### Records

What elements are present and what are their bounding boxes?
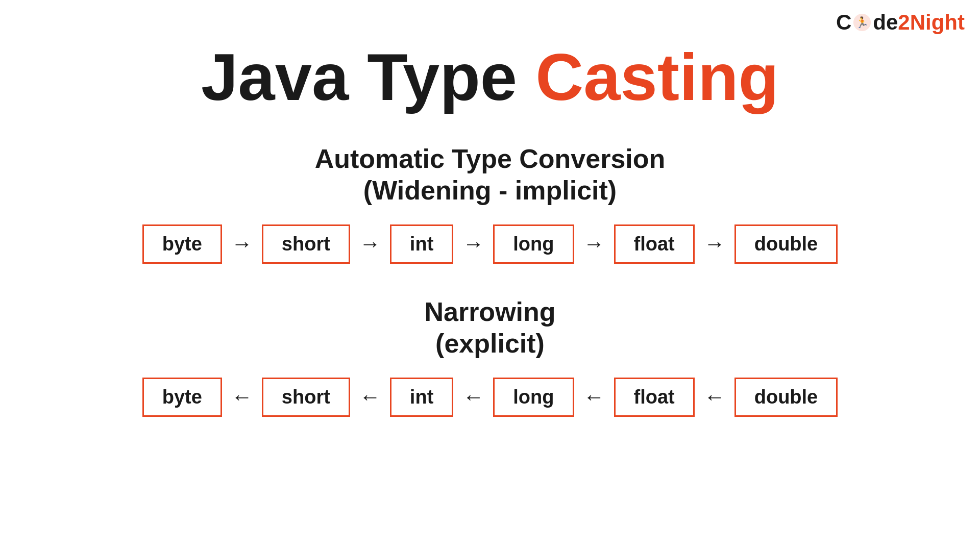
- widening-heading-line2: (Widening - implicit): [0, 174, 980, 206]
- logo-icon: 🏃: [852, 13, 872, 32]
- widening-type-long: long: [493, 224, 574, 264]
- widening-arrow-1: →: [222, 232, 262, 256]
- title-casting: Casting: [535, 40, 779, 114]
- narrowing-title: Narrowing (explicit): [0, 296, 980, 360]
- narrowing-chain: byte ← short ← int ← long ← float ← doub…: [0, 378, 980, 417]
- main-title: Java Type Casting: [0, 41, 980, 114]
- narrowing-arrow-4: ←: [574, 385, 614, 409]
- widening-arrow-2: →: [350, 232, 390, 256]
- narrowing-type-short: short: [262, 378, 350, 417]
- narrowing-type-long: long: [493, 378, 574, 417]
- title-java-type: Java Type: [201, 40, 535, 114]
- narrowing-type-byte: byte: [142, 378, 222, 417]
- narrowing-arrow-5: ←: [695, 385, 734, 409]
- svg-text:🏃: 🏃: [855, 16, 869, 29]
- widening-arrow-3: →: [453, 232, 493, 256]
- widening-chain: byte → short → int → long → float → doub…: [0, 224, 980, 264]
- logo: C 🏃 de 2Night: [836, 10, 965, 35]
- narrowing-type-double: double: [734, 378, 838, 417]
- widening-type-double: double: [734, 224, 838, 264]
- narrowing-heading-line1: Narrowing: [0, 296, 980, 328]
- logo-2night-text: 2Night: [898, 10, 965, 35]
- logo-de-text: de: [873, 10, 898, 35]
- narrowing-arrow-1: ←: [222, 385, 262, 409]
- narrowing-type-int: int: [390, 378, 453, 417]
- narrowing-heading-line2: (explicit): [0, 328, 980, 359]
- widening-heading-line1: Automatic Type Conversion: [0, 143, 980, 174]
- logo-code-text: C: [836, 10, 851, 35]
- widening-section: Automatic Type Conversion (Widening - im…: [0, 143, 980, 264]
- widening-type-int: int: [390, 224, 453, 264]
- narrowing-type-float: float: [614, 378, 695, 417]
- widening-type-short: short: [262, 224, 350, 264]
- narrowing-section: Narrowing (explicit) byte ← short ← int …: [0, 296, 980, 417]
- widening-type-byte: byte: [142, 224, 222, 264]
- widening-arrow-5: →: [695, 232, 734, 256]
- narrowing-arrow-3: ←: [453, 385, 493, 409]
- widening-type-float: float: [614, 224, 695, 264]
- widening-arrow-4: →: [574, 232, 614, 256]
- narrowing-arrow-2: ←: [350, 385, 390, 409]
- widening-title: Automatic Type Conversion (Widening - im…: [0, 143, 980, 207]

######

## [Task item]
The entries above are to be restated verbatim, with no pictures carried over.

## [Solved problem]
What elements are present and what are their bounding boxes?
- widening-heading-line2: (Widening - implicit): [0, 174, 980, 206]
- logo-icon: 🏃: [852, 13, 872, 32]
- widening-type-long: long: [493, 224, 574, 264]
- widening-arrow-1: →: [222, 232, 262, 256]
- title-casting: Casting: [535, 40, 779, 114]
- narrowing-title: Narrowing (explicit): [0, 296, 980, 360]
- narrowing-chain: byte ← short ← int ← long ← float ← doub…: [0, 378, 980, 417]
- main-title: Java Type Casting: [0, 41, 980, 114]
- narrowing-arrow-4: ←: [574, 385, 614, 409]
- widening-arrow-2: →: [350, 232, 390, 256]
- narrowing-type-short: short: [262, 378, 350, 417]
- narrowing-type-long: long: [493, 378, 574, 417]
- title-java-type: Java Type: [201, 40, 535, 114]
- narrowing-type-byte: byte: [142, 378, 222, 417]
- narrowing-arrow-5: ←: [695, 385, 734, 409]
- svg-text:🏃: 🏃: [855, 16, 869, 29]
- widening-arrow-3: →: [453, 232, 493, 256]
- widening-chain: byte → short → int → long → float → doub…: [0, 224, 980, 264]
- logo: C 🏃 de 2Night: [836, 10, 965, 35]
- narrowing-type-double: double: [734, 378, 838, 417]
- widening-type-double: double: [734, 224, 838, 264]
- narrowing-heading-line1: Narrowing: [0, 296, 980, 328]
- logo-2night-text: 2Night: [898, 10, 965, 35]
- logo-de-text: de: [873, 10, 898, 35]
- narrowing-arrow-1: ←: [222, 385, 262, 409]
- narrowing-type-int: int: [390, 378, 453, 417]
- narrowing-heading-line2: (explicit): [0, 328, 980, 359]
- widening-heading-line1: Automatic Type Conversion: [0, 143, 980, 174]
- logo-code-text: C: [836, 10, 851, 35]
- widening-section: Automatic Type Conversion (Widening - im…: [0, 143, 980, 264]
- widening-type-int: int: [390, 224, 453, 264]
- narrowing-type-float: float: [614, 378, 695, 417]
- widening-type-short: short: [262, 224, 350, 264]
- narrowing-section: Narrowing (explicit) byte ← short ← int …: [0, 296, 980, 417]
- widening-type-byte: byte: [142, 224, 222, 264]
- widening-arrow-5: →: [695, 232, 734, 256]
- narrowing-arrow-3: ←: [453, 385, 493, 409]
- widening-type-float: float: [614, 224, 695, 264]
- widening-arrow-4: →: [574, 232, 614, 256]
- narrowing-arrow-2: ←: [350, 385, 390, 409]
- widening-title: Automatic Type Conversion (Widening - im…: [0, 143, 980, 207]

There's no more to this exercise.